Sumber: Reuters | Editor: Handoyo
KONTAN.CO.ID - JAKARTA. Produsen kendaraan listrik asal Tiongkok, BYD (002594.SZ), berhasil menjual tiga kali lebih banyak mobil baru di Uni Eropa pada Agustus 2025 dibandingkan periode yang sama tahun lalu.
Capaian ini membuat BYD melampaui pesaing asal Amerika Serikat, Tesla (TSLA.O), untuk bulan kedua berturut-turut, menurut data terbaru dari Asosiasi Produsen Mobil Eropa (ACEA).
Penjualan BYD melonjak 201,3%, memberi perusahaan tersebut pangsa pasar 1,3%, sedikit lebih tinggi dibanding Tesla yang hanya mencatat 1,2%, turun dari 2% pada Agustus 2024.

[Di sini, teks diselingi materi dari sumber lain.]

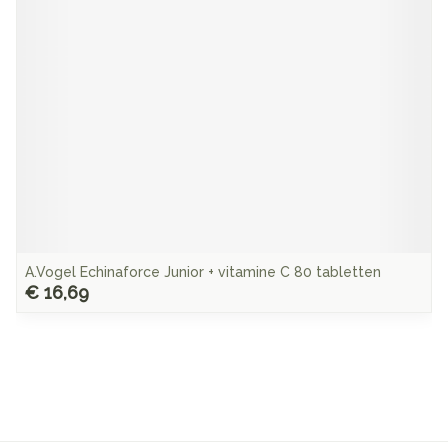
A.Vogel Echinaforce Junior + vitamine C 80 tabletten
€ 16,69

Pasar Eropa Didominasi PHEV dan BEV
Secara keseluruhan, penjualan mobil di Uni Eropa, Inggris, dan EFTA (European Free Trade Association) naik 4,7% menjadi 0,8 juta unit pada Agustus. Kenaikan didorong oleh permintaan tinggi terhadap mobil plug-in hybrid (PHEV) dan battery electric vehicle (BEV).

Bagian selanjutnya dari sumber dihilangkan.